I get that the majority, perhaps the vast majority, would prefer such a socially high touch "bulletin board" model, but... some of us run away screaming from such things. I find Discord impossible to navigate in terms of finding discussions of issues that have already occurred, and having to perform my own "archeological excavation" to discover the tidbits that are actually relevant to me is orders of magnitude harder and more irritating than, say, perusing/searching a discussion forum or similar online venue.
For those of us who came of age during the "RTFM before bothering anybody, dammit!" attitude toward supporting engineers, looking for already posted answers to a problem that likely someone else has already solved is vastly superior to bothering someone about a problem they might well be tired of talking about for the 100th time.
I've never been good at "conversation" in real life or online; some of us simply aren't and have/find our strengths elsewhere, and increasingly it seems all online discussions about, say, issues around a game published by a small indie vendor are being pushed to Discord and in some cases even shutting down other online communication channels in favor of that. A vendor who keeps its online discussion forums available and supported is always going to get a lot more interest from me than what I see younger companies doing.

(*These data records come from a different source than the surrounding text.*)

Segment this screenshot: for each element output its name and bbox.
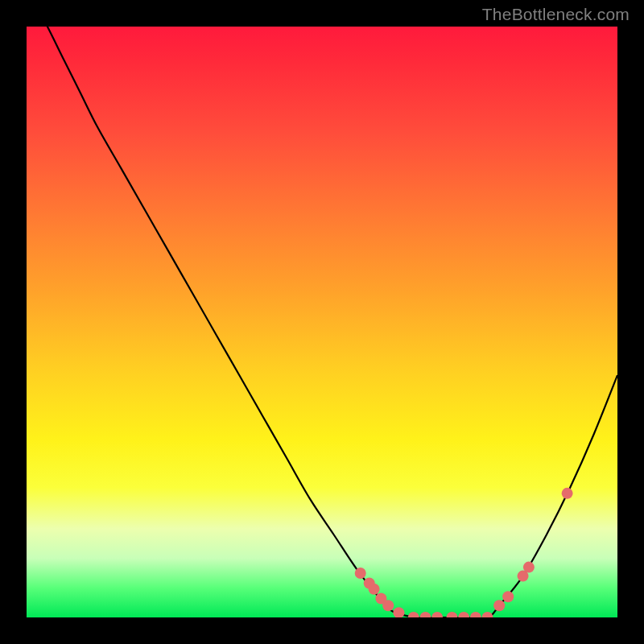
- highlight-point: [408, 612, 419, 617]
- highlight-point: [482, 612, 493, 617]
- highlight-point: [493, 600, 505, 611]
- watermark-text: TheBottleneck.com: [482, 5, 630, 24]
- plot-area: [27, 27, 617, 617]
- highlight-point: [562, 488, 573, 499]
- curve-layer: [27, 27, 617, 617]
- highlight-point: [502, 591, 514, 602]
- chart-frame: TheBottleneck.com: [0, 0, 644, 644]
- highlight-point: [458, 612, 469, 617]
- highlight-point: [355, 568, 366, 579]
- bottleneck-curve: [27, 27, 617, 617]
- highlight-point: [470, 612, 481, 617]
- highlight-point: [419, 612, 431, 617]
- highlight-point: [431, 612, 443, 617]
- highlight-point: [523, 562, 535, 573]
- highlight-point: [382, 600, 394, 611]
- highlight-point: [393, 607, 404, 617]
- highlight-point: [369, 584, 380, 595]
- highlight-point: [446, 612, 457, 617]
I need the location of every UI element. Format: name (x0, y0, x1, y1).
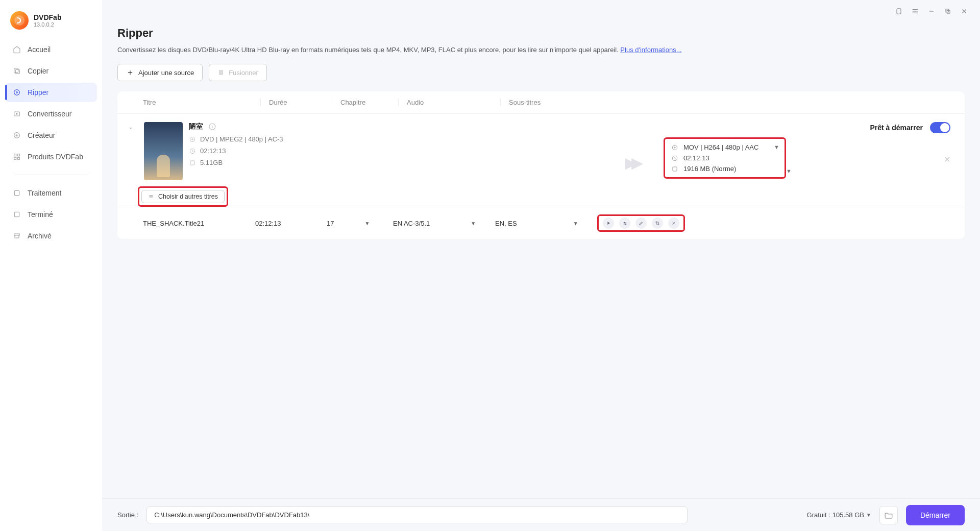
choose-other-titles-button[interactable]: Choisir d'autres titres (141, 190, 225, 203)
transfer-arrows-icon: ▶▶ (625, 154, 638, 172)
list-icon (148, 194, 154, 200)
svg-point-4 (16, 92, 18, 93)
sidebar-item-label: Copier (28, 67, 48, 75)
crop-button[interactable] (652, 218, 663, 229)
sidebar-item-label: Créateur (28, 131, 55, 139)
svg-point-28 (625, 223, 626, 224)
svg-rect-22 (190, 160, 194, 164)
chevron-down-icon: ▼ (573, 221, 578, 226)
source-row: 陋室 DVD | MPEG2 | 480p | AC-3 02:12:13 5.… (117, 114, 965, 183)
source-duration: 02:12:13 (200, 147, 226, 155)
sidebar-item-label: Traitement (28, 189, 61, 197)
sidebar-item-accueil[interactable]: Accueil (5, 40, 97, 59)
output-path-field[interactable]: C:\Users\kun.wang\Documents\DVDFab\DVDFa… (146, 506, 688, 523)
svg-rect-14 (15, 235, 19, 238)
copy-icon (12, 66, 21, 76)
sidebar: DVDFab 13.0.0.2 Accueil Copier Ripper Co… (0, 0, 102, 531)
content: Ripper Convertissez les disques DVD/Blu-… (102, 22, 980, 498)
title-subtitle-select[interactable]: EN, ES▼ (495, 220, 597, 227)
info-icon[interactable] (208, 123, 216, 131)
close-icon[interactable] (960, 7, 969, 16)
nav: Accueil Copier Ripper Convertisseur Créa… (0, 39, 102, 247)
remove-source-button[interactable]: ✕ (944, 155, 950, 164)
sidebar-item-copier[interactable]: Copier (5, 61, 97, 81)
start-button[interactable]: Démarrer (906, 505, 965, 525)
svg-rect-12 (14, 212, 19, 216)
svg-point-20 (192, 138, 193, 139)
svg-rect-9 (14, 157, 16, 159)
svg-rect-15 (897, 9, 901, 14)
sidebar-item-archive[interactable]: Archivé (5, 226, 97, 246)
col-sous-titres: Sous-titres (500, 99, 592, 106)
remove-title-button[interactable] (668, 218, 679, 229)
title-duration: 02:12:13 (255, 220, 327, 227)
output-format: MOV | H264 | 480p | AAC (683, 143, 758, 151)
chevron-down-icon: ▼ (866, 512, 871, 518)
svg-rect-1 (15, 69, 19, 74)
svg-point-3 (14, 90, 20, 95)
output-profile-box[interactable]: ▼ ▼ MOV | H264 | 480p | AAC 02:12:13 191… (664, 137, 786, 179)
title-row[interactable]: THE_SHACK.Title21 02:12:13 17▼ EN AC-3/5… (117, 207, 965, 239)
col-titre: Titre (143, 99, 260, 106)
output-size: 1916 MB (Norme) (683, 165, 736, 173)
brand: DVDFab 13.0.0.2 (0, 7, 102, 39)
play-preview-button[interactable] (603, 218, 614, 229)
minimize-icon[interactable] (927, 7, 936, 16)
chevron-down-icon: ▼ (786, 168, 792, 174)
size-icon (189, 159, 196, 166)
edit-button[interactable] (635, 218, 647, 229)
sidebar-item-produits[interactable]: Produits DVDFab (5, 147, 97, 166)
svg-point-27 (624, 222, 625, 223)
svg-rect-8 (17, 154, 19, 156)
output-label: Sortie : (117, 511, 138, 519)
svg-rect-26 (673, 166, 677, 171)
sidebar-item-label: Terminé (28, 210, 53, 219)
sidebar-item-createur[interactable]: Créateur (5, 126, 97, 145)
notification-icon[interactable] (894, 7, 903, 16)
page-title: Ripper (117, 27, 965, 40)
footer: Sortie : C:\Users\kun.wang\Documents\DVD… (102, 498, 980, 531)
settings-button[interactable] (619, 218, 630, 229)
browse-folder-button[interactable] (879, 506, 898, 524)
col-chapitre: Chapitre (332, 99, 398, 106)
menu-icon[interactable] (911, 7, 920, 16)
svg-point-0 (14, 15, 24, 26)
merge-button[interactable]: Fusionner (209, 64, 267, 81)
title-chapter-select[interactable]: 17▼ (327, 220, 393, 227)
output-duration: 02:12:13 (683, 154, 709, 162)
archive-icon (12, 231, 21, 240)
free-space[interactable]: Gratuit : 105.58 GB ▼ (807, 511, 871, 519)
sidebar-item-label: Ripper (28, 88, 48, 96)
maximize-icon[interactable] (943, 7, 952, 16)
source-table: Titre Durée Chapitre Audio Sous-titres 陋… (117, 91, 965, 239)
sidebar-item-convertisseur[interactable]: Convertisseur (5, 104, 97, 124)
add-source-button[interactable]: ＋ Ajouter une source (117, 64, 203, 81)
source-size: 5.11GB (200, 159, 223, 166)
col-audio: Audio (398, 99, 500, 106)
title-name: THE_SHACK.Title21 (143, 220, 255, 227)
products-icon (12, 152, 21, 161)
poster-thumbnail (144, 122, 183, 180)
table-header: Titre Durée Chapitre Audio Sous-titres (117, 91, 965, 114)
titlebar (102, 0, 980, 22)
size-icon (671, 165, 678, 173)
main: Ripper Convertissez les disques DVD/Blu-… (102, 0, 980, 531)
disc-icon (671, 144, 678, 151)
expand-toggle[interactable] (128, 122, 138, 180)
svg-rect-2 (14, 68, 18, 73)
plus-icon: ＋ (126, 68, 134, 77)
sidebar-item-traitement[interactable]: Traitement (5, 183, 97, 203)
title-audio-select[interactable]: EN AC-3/5.1▼ (393, 220, 495, 227)
source-format: DVD | MPEG2 | 480p | AC-3 (200, 135, 283, 143)
ready-toggle[interactable] (930, 122, 950, 133)
sidebar-item-label: Accueil (28, 45, 51, 54)
sidebar-item-ripper[interactable]: Ripper (5, 83, 97, 102)
svg-rect-16 (946, 9, 949, 12)
source-name: 陋室 (189, 122, 203, 131)
sidebar-item-label: Archivé (28, 232, 52, 240)
ready-label: Prêt à démarrer (870, 124, 923, 132)
choose-titles-highlight: Choisir d'autres titres (138, 186, 228, 207)
sidebar-item-termine[interactable]: Terminé (5, 205, 97, 224)
svg-point-23 (672, 145, 677, 150)
more-info-link[interactable]: Plus d'informations... (620, 46, 681, 54)
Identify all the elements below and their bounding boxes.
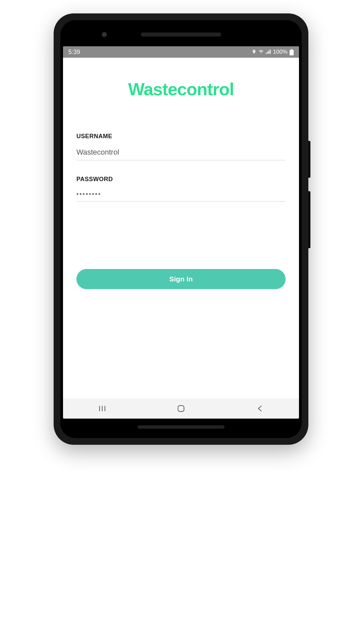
svg-rect-2 xyxy=(268,50,269,54)
phone-frame: 5:39 xyxy=(54,13,308,445)
speaker-slot xyxy=(141,33,221,37)
status-indicators: 100% xyxy=(252,49,294,56)
login-screen: Wastecontrol USERNAME PASSWORD Sign In xyxy=(63,58,299,398)
front-camera-icon xyxy=(102,32,107,37)
password-label: PASSWORD xyxy=(76,176,286,183)
battery-percent: 100% xyxy=(273,49,288,55)
svg-rect-3 xyxy=(270,49,270,54)
username-label: USERNAME xyxy=(76,133,286,140)
signal-icon xyxy=(266,49,271,56)
phone-inner-bezel: 5:39 xyxy=(60,20,302,438)
status-bar: 5:39 xyxy=(63,46,299,58)
username-group: USERNAME xyxy=(76,133,286,160)
home-button[interactable] xyxy=(171,402,191,415)
recents-icon xyxy=(99,406,106,412)
bottom-speaker-slot xyxy=(137,425,225,429)
back-icon xyxy=(257,405,262,412)
phone-top-bezel xyxy=(63,23,299,46)
username-input[interactable] xyxy=(76,147,286,160)
phone-screen: 5:39 xyxy=(63,46,299,419)
password-input[interactable] xyxy=(76,190,286,202)
home-icon xyxy=(177,405,185,412)
sign-in-button[interactable]: Sign In xyxy=(76,269,286,289)
location-icon xyxy=(252,49,256,56)
phone-bottom-bezel xyxy=(63,419,299,435)
svg-rect-1 xyxy=(267,52,268,54)
app-title: Wastecontrol xyxy=(76,79,286,99)
svg-rect-5 xyxy=(290,50,294,55)
wifi-icon xyxy=(258,49,264,56)
phone-side-button xyxy=(308,141,310,178)
battery-icon xyxy=(290,49,294,56)
svg-rect-4 xyxy=(291,49,293,50)
svg-rect-9 xyxy=(178,406,184,412)
status-time: 5:39 xyxy=(68,49,80,56)
android-nav-bar xyxy=(63,398,299,419)
password-group: PASSWORD xyxy=(76,176,286,202)
back-button[interactable] xyxy=(250,402,270,415)
recents-button[interactable] xyxy=(92,402,112,415)
svg-rect-0 xyxy=(266,53,266,54)
phone-side-button xyxy=(308,191,310,248)
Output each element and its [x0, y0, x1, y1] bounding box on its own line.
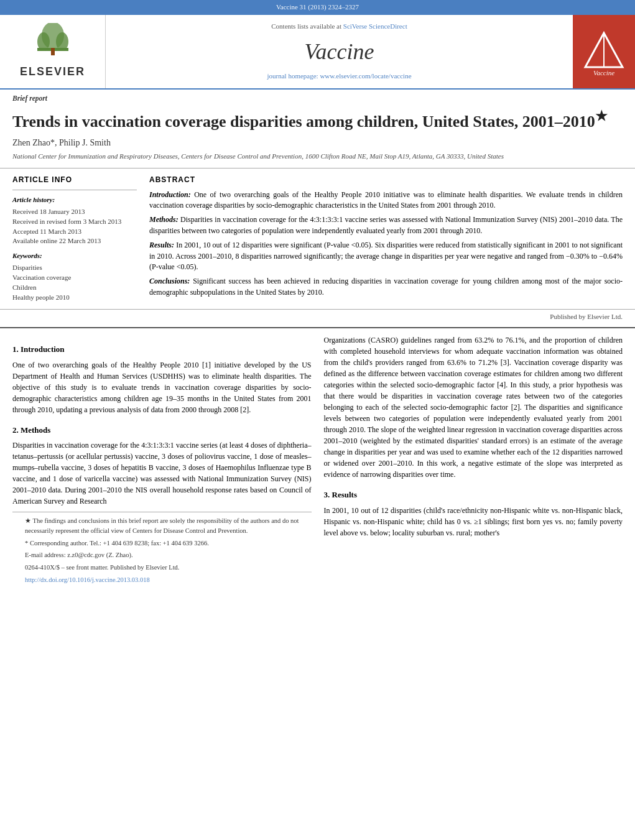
article-info-heading: ARTICLE INFO: [12, 175, 137, 185]
abstract-methods: Methods: Disparities in vaccination cove…: [149, 215, 623, 236]
keyword-3: Children: [12, 283, 137, 293]
section1-heading: 1. Introduction: [12, 343, 312, 356]
body-right-column: Organizations (CASRO) guidelines ranged …: [324, 335, 623, 591]
article-info-column: ARTICLE INFO Article history: Received 1…: [12, 175, 137, 303]
journal-title-section: Contents lists available at SciVerse Sci…: [106, 15, 573, 88]
footnote-4: 0264-410X/$ – see front matter. Publishe…: [25, 563, 299, 573]
date-revised: Received in revised form 3 March 2013: [12, 217, 137, 227]
conclusions-label: Conclusions:: [149, 277, 190, 285]
abstract-heading: ABSTRACT: [149, 175, 623, 185]
elsevier-brand-text: ELSEVIER: [20, 63, 85, 80]
footnote-doi: http://dx.doi.org/10.1016/j.vaccine.2013…: [25, 575, 299, 585]
date-received: Received 18 January 2013: [12, 207, 137, 217]
top-citation-bar: Vaccine 31 (2013) 2324–2327: [0, 0, 635, 15]
article-title: Trends in vaccination coverage dispariti…: [0, 105, 635, 136]
journal-homepage-link[interactable]: journal homepage: www.elsevier.com/locat…: [267, 72, 411, 81]
intro-label: Introduction:: [149, 190, 191, 199]
svg-point-3: [56, 32, 68, 51]
vaccine-logo-box: Vaccine: [573, 15, 635, 88]
history-label: Article history:: [12, 195, 137, 205]
article-affiliation: National Center for Immunization and Res…: [0, 150, 635, 168]
right-col-para1: Organizations (CASRO) guidelines ranged …: [324, 335, 623, 480]
section3-para1: In 2001, 10 out of 12 disparities (child…: [324, 505, 623, 538]
abstract-conclusions: Conclusions: Significant success has bee…: [149, 276, 623, 298]
abstract-introduction: Introduction: One of two overarching goa…: [149, 190, 623, 211]
elsevier-logo-section: ELSEVIER: [0, 15, 106, 88]
divider: [12, 190, 137, 190]
keyword-2: Vaccination coverage: [12, 273, 137, 283]
article-info-abstract-section: ARTICLE INFO Article history: Received 1…: [0, 168, 635, 310]
svg-rect-4: [51, 48, 55, 55]
vaccine-logo-icon: Vaccine: [579, 27, 629, 76]
article-type-label: Brief report: [0, 90, 635, 105]
section2-para1: Disparities in vaccination coverage for …: [12, 440, 312, 507]
body-content: 1. Introduction One of two overarching g…: [0, 328, 635, 598]
journal-name: Vaccine: [305, 35, 374, 68]
keyword-4: Healthy people 2010: [12, 293, 137, 303]
body-left-column: 1. Introduction One of two overarching g…: [12, 335, 312, 591]
footnote-3: E-mail address: z.z0@cdc.gov (Z. Zhao).: [25, 550, 299, 560]
keyword-1: Disparities: [12, 263, 137, 273]
section2-heading: 2. Methods: [12, 424, 312, 436]
abstract-column: ABSTRACT Introduction: One of two overar…: [149, 175, 623, 303]
methods-label: Methods:: [149, 215, 178, 224]
footnote-1: ★ The findings and conclusions in this b…: [25, 516, 299, 536]
results-label: Results:: [149, 241, 174, 249]
keywords-label: Keywords:: [12, 251, 137, 261]
section1-para1: One of two overarching goals of the Heal…: [12, 359, 312, 415]
title-star: ★: [595, 109, 608, 124]
footnote-2: * Corresponding author. Tel.: +1 404 639…: [25, 538, 299, 548]
sciverse-line: Contents lists available at SciVerse Sci…: [271, 22, 407, 32]
article-authors: Zhen Zhao*, Philip J. Smith: [0, 136, 635, 150]
footnotes-section: ★ The findings and conclusions in this b…: [12, 512, 312, 591]
abstract-results: Results: In 2001, 10 out of 12 dispariti…: [149, 240, 623, 272]
doi-link[interactable]: http://dx.doi.org/10.1016/j.vaccine.2013…: [25, 576, 150, 583]
date-online: Available online 22 March 2013: [12, 236, 137, 246]
sciverse-link[interactable]: SciVerse ScienceDirect: [343, 22, 407, 30]
section3-heading: 3. Results: [324, 489, 623, 501]
citation-text: Vaccine 31 (2013) 2324–2327: [276, 3, 359, 11]
svg-point-2: [37, 32, 50, 51]
journal-header: ELSEVIER Contents lists available at Sci…: [0, 15, 635, 90]
published-by-line: Published by Elsevier Ltd.: [0, 310, 635, 328]
elsevier-tree-icon: [34, 23, 72, 60]
date-accepted: Accepted 11 March 2013: [12, 227, 137, 237]
svg-text:Vaccine: Vaccine: [593, 69, 614, 76]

Maybe it's just a big cultural shift, and I am no longer relevant. Not ready to "go away" just yet...
I love the old bulletin boards and IRC channels where you get to know people, talk about projects, asking for help, etc.
Discord fills that role in a much more accessible way than posting on a forum or googling a stack overflow answer.
Both hae value. Apparently you much prefer a less real-time interactive approach to solving those problems.